Whether professional baseball returns at all this year is up in the air, since owners and the league’s Players Association continue to wrangle over the number and location of games and how to compensate players. As of the second week of June, we have no deal, no timetable and no baseball.
This is bad for fans, bad for advertisers and bad for TV programmers and distributors. Baseball may be teetering on the ledge of an epic fail when it could have been capitalizing on a huge opportunity.
Is MLB Going to Strike Out?
Hello MLB? Your competition in June would have been Bundesliga and NASCAR? No offense to racing fans and German soccer aficionados, but MLB would have been the biggest game in town. It wouldn’t even have been close.
Major League Baseball hasn’t suffered from a work stoppage since the strike of 1994, a year that saw baseball players and owners throw away the season and fail to crown a World Series champion for the first time since World War II. Fans and advertisers were slow to return, and many have never come back. It begs the question of how much damage can be done in 2020.
Baseball has some major challenges even if it does return. Attendance at games has been dropping since 2012, and World Series viewership has been in decline since 2016. (Last year’s World Series was down 1.3% from 2018.)

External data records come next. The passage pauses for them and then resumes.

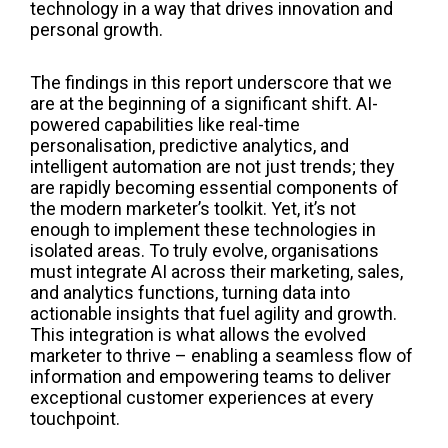
technology in a way that drives innovation and
personal growth.
The findings in this report underscore that we
are at the beginning of a significant shift. AI-
powered capabilities like real-time
personalisation, predictive analytics, and
intelligent automation are not just trends; they
are rapidly becoming essential components of
the modern marketer’s toolkit. Yet, it’s not
enough to implement these technologies in
isolated areas. To truly evolve, organisations
must integrate AI across their marketing, sales,
and analytics functions, turning data into
actionable insights that fuel agility and growth.
This integration is what allows the evolved
marketer to thrive – enabling a seamless flow of
information and empowering teams to deliver
exceptional customer experiences at every
touchpoint.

Still, over 68 million people attended an MLB game last year. And even with declining in-person attendance, plenty of people are still tuning in. Per Nielsen ratings from 2019:
- 12 of the 29 U.S. teams were the most popular primetime broadcast in their market
- On cable, 24 teams ranked first in their market during primetime
- MLB ranked first overall on cable in every major market in the U.S. except Miami
MLB revenue in 2019 was $10.7 billion, which was largely tied to TV deals. A lot is at stake, but which side is going to blink first? It seems that the owners may be content to sit this season out.
What Happens If MLB Sits a Year Out
Here are four things that could—or should—happen if baseball doesn’t return this year:
- Baseball could be looking at an incredible backlash if the season is flushed away. The issue now is one of economics, not safety, and that’s not a position fans or advertisers will stomach. The MLB could experience an even steeper decline than the one in 1994. Recovery didn’t fully happen until 1998, when Sammy Sosa and Mark McGwire raced to break Roger Maris’s home-run record.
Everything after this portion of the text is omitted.